● **What is expected**: The entries are to be printed again word for word, but no picture may appear.
^^^^^^^^
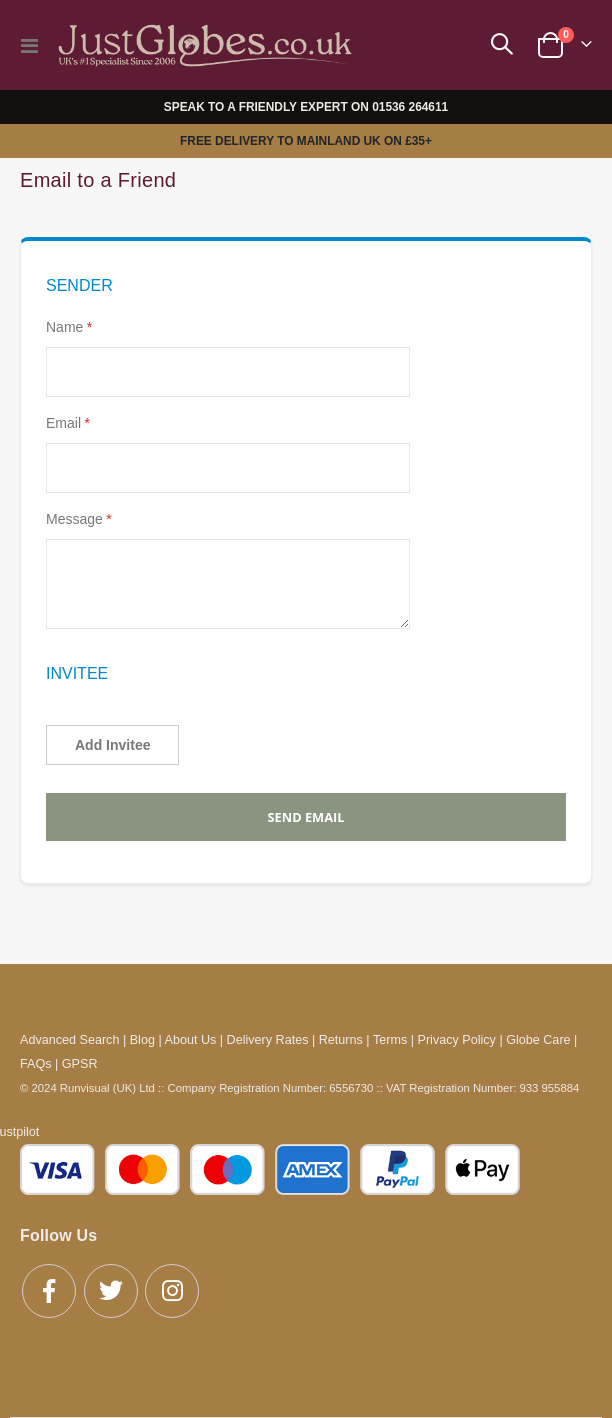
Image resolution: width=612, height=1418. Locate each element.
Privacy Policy (457, 1040)
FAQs (36, 1064)
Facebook (49, 1291)
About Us (191, 1040)
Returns (341, 1040)
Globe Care (538, 1040)
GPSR (80, 1064)
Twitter (111, 1291)
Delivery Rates (268, 1040)
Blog (142, 1040)
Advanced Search (69, 1040)
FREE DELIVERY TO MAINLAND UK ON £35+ (306, 141)
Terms (390, 1040)
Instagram (172, 1291)
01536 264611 (410, 107)
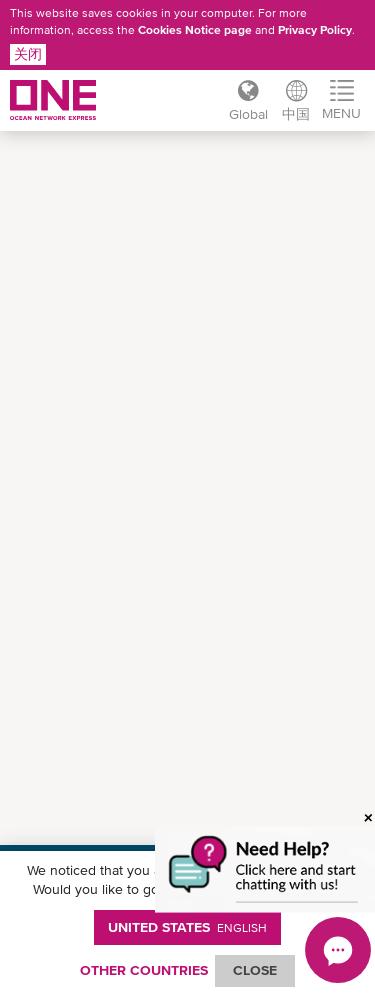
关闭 (28, 54)
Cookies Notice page (195, 30)
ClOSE (255, 970)
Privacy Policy (315, 30)
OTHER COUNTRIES (144, 970)
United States (187, 927)
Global (248, 114)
^^^^^^^^
● **Result of the exercise**:
Image resolution: width=612, height=1418. Locate each element.
Privacy Policy (457, 1040)
FAQs (36, 1064)
Facebook (49, 1291)
About Us (191, 1040)
Returns (341, 1040)
Globe Care (538, 1040)
GPSR (80, 1064)
Twitter (111, 1291)
Delivery Rates (268, 1040)
Blog (142, 1040)
Advanced Search (69, 1040)
FREE DELIVERY TO MAINLAND UK ON £35+ (306, 141)
Terms (390, 1040)
Instagram (172, 1291)
01536 264611 (410, 107)
关闭 (28, 54)
Cookies Notice page (195, 30)
ClOSE (255, 970)
Privacy Policy (315, 30)
OTHER COUNTRIES (144, 970)
United States (187, 927)
Global (248, 114)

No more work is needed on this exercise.